Son of King Sverker the Elder

Johan Sverkersson (in Old Icelandic sources called Jón jarl Sørkvisson), who died between 1150 and 1153, was the eldest son of King Sverker the Elder of Sweden and his queen Ulfhild Håkansdotter. He had a role in the outbreak of a war between Sweden and Denmark in the 1150s.

==Background and family==

Johan was born in the early 1130s as the son of the recently elevated King Sverker and Queen Ulfhild, the former wife of King Niels of Denmark. Most probably he was the eldest son of the king, his junior siblings being Karl Sverkersson, Helena Sverkersdotter and Ingeborg Sverkersdotter. According to the Danish chronicler Saxo Grammaticus, he was "a very valiant but not very courteous man". Preserved lists of donations to the Catholic Church indicate that he married a lady called Ragnhild, probably a relative of Guttorm who was jarl under the reign of Karl Sverkersson (1161-1167). According to a medieval genealogy Johan must have been the father of the two subsequent contenders for the Swedish throne, Kol and Burislev, and another man named Ubbe the Strong. This has been accepted by some historians, such as Adolf Schück, and Lars O. Lagerqvist and Nils Åberg. Some conclude from circumstantial evidence that Johan also had a son called Knut, born around 1152 and mentioned as late as the 1190s, and a daughter Cecilia, speculated to have been the consort to King Knut Eriksson. According to a seventeenth-century source, Johan might have had another son, called Alf, who died young and, like Burislev, was interred in Vreta Abbey. Johan is known in Icelandic sources as Jón jarl, and in Swedish genealogies as Johannes dux. Saxo mentions him without a title.
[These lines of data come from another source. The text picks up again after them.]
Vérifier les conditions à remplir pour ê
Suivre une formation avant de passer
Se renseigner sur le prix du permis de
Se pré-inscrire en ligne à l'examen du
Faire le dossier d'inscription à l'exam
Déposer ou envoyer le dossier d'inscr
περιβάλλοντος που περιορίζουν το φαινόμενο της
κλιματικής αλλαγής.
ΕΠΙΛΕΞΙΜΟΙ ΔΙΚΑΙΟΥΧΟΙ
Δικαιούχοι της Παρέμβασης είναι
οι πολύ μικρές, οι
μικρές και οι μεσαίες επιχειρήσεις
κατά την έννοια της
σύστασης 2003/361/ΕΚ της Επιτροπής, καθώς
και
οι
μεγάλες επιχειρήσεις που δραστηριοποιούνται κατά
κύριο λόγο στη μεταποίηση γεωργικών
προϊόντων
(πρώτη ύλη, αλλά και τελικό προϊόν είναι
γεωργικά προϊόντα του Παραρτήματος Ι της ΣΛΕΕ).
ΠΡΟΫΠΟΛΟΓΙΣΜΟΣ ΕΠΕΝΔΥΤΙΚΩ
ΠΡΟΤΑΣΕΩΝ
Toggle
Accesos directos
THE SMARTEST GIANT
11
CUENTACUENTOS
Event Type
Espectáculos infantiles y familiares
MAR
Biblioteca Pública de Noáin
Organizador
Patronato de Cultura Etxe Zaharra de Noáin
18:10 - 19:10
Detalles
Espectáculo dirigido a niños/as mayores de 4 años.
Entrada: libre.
==Catalyst of conflict and death==

Johan's mother Ulfhild died before 1150 and Sverker remarried with Richeza of Poland. According to Saxo Grammaticus, the Danish pretender Canute V, Richeza's son in a previous marriage, fled to the court of Sverker in 1150. Sverker received his stepson friendly at first, but Canute was soon forced to sell land that he owned in Sweden in order to maintain himself. Saxo alleges that Johan wrote a lampoon of Canute, where he teased him for being hapless in warfare and a coward. Canute took offence, bought some ships and provisions, and sailed over to Poland and later Germany before re-entering Denmark. (Later on, after Johan's demise, Canute became Sverker's son-in-law by marrying his daughter Helena.)
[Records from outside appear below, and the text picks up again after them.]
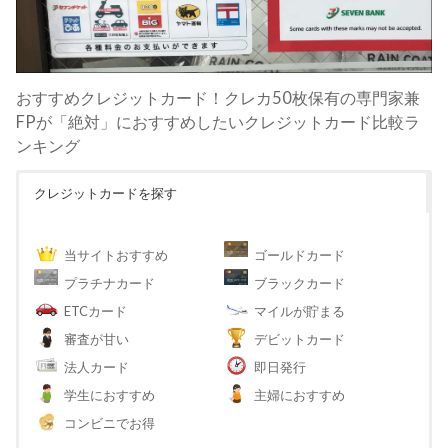
おすすめクレジットカード！クレカ50枚保有の専門家兼
FPが「絶対」におすすめしたいクレジットカード比較ラ
ンキング
クレジットカードを探す
当サイトおすすめ
ゴールドカード
プラチナカード
ブラックカード
ETCカード
マイルが貯まる
審査が甘い
デビットカード
法人カード
即日発行
学生におすすめ
主婦におすすめ
コンビニでお得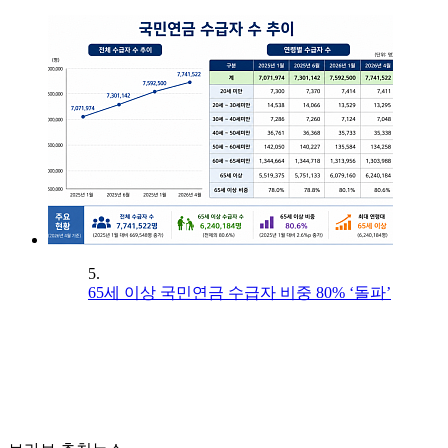
5.
65세 이상 국민연금 수급자 비중 80% ‘돌파’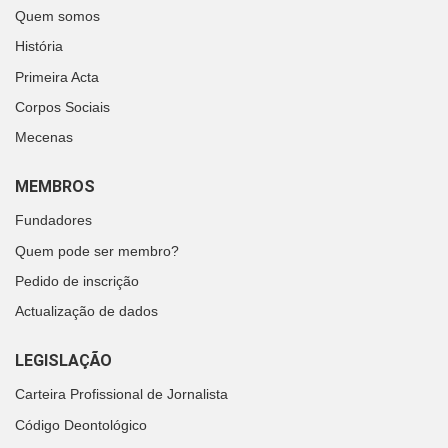
Quem somos
História
Primeira Acta
Corpos Sociais
Mecenas
MEMBROS
Fundadores
Quem pode ser membro?
Pedido de inscrição
Actualização de dados
LEGISLAÇÃO
Carteira Profissional de Jornalista
Código Deontológico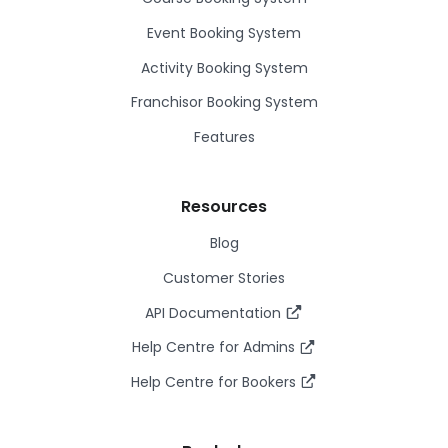
Event Booking System
Activity Booking System
Franchisor Booking System
Features
Resources
Blog
Customer Stories
API Documentation
Help Centre for Admins
Help Centre for Bookers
Not long afterwards, the Danish governor of Halland, Karl, was absent from his jurisdiction. According to Saxo, Prince Johan desired Karl's wife and her sister, who was a widow. He therefore took the opportunity to abduct them and brought them to Sweden where they were sexually abused. Johan forced them to have sex with him in turns, every second night, "and thus violated these chaste women by employing the vilest excesses with them". This behaviour enraged Sverker and the population, and Johan was eventually forced to return the two sisters to Denmark. However, the damage had been done and the Danish King Sweyn III used the incident as a justification for his preparation to invade Sverker's realm. While this served as a pretext, the hostility of Sweyn was mainly due to Sverker's support of his rival Canute V.
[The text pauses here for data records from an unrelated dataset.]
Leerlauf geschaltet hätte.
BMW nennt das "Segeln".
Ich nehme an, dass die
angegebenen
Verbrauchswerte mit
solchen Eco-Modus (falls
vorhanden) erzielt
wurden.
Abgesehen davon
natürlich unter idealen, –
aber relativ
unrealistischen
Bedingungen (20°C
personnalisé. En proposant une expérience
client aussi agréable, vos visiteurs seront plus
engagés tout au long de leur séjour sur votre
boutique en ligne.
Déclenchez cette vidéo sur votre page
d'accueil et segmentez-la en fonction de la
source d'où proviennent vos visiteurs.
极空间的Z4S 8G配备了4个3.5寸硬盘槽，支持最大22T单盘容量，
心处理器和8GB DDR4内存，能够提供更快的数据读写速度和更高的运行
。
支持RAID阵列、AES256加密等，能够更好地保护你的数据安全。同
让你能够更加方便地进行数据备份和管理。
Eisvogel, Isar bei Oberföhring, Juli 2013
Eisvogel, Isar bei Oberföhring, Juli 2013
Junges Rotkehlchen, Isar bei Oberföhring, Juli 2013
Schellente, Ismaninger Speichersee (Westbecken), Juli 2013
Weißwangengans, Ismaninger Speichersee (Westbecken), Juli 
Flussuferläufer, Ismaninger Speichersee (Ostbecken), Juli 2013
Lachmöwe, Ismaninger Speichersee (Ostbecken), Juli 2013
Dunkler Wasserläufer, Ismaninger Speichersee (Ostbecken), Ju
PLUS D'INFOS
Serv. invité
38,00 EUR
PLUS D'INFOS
Some time later, in about 1152 or 1153, Prince Johan appeared at a Thing where he was killed by an enraged peasantry. He cannot have been much more than 20 years of age when he met his violent end. The incident might have been caused by his recent transgressions. As a result of the killing, a conflict arose between Sverker and his people. Sweyn III took advantage of the turmoil and intervened in the southern province Småland in 1153–54. The war was not a success, however.

==Legacy==

According to Snorri Sturluson's Skáldatal, Johan was one of the patrons of the Icelandic skald Halldórr skvaldri. His full brother Karl Sverkersson became king in 1161. After Karl's violent death in 1167 at the hand of Knut Eriksson, Johan's young sons Kol and Burislev headed the party of the House of Sverker for a while but were also slain by Knut by 1172/73. Their brother Ubbe the Strong might be the same person as Ulf Jarl who flourished in the 1160s.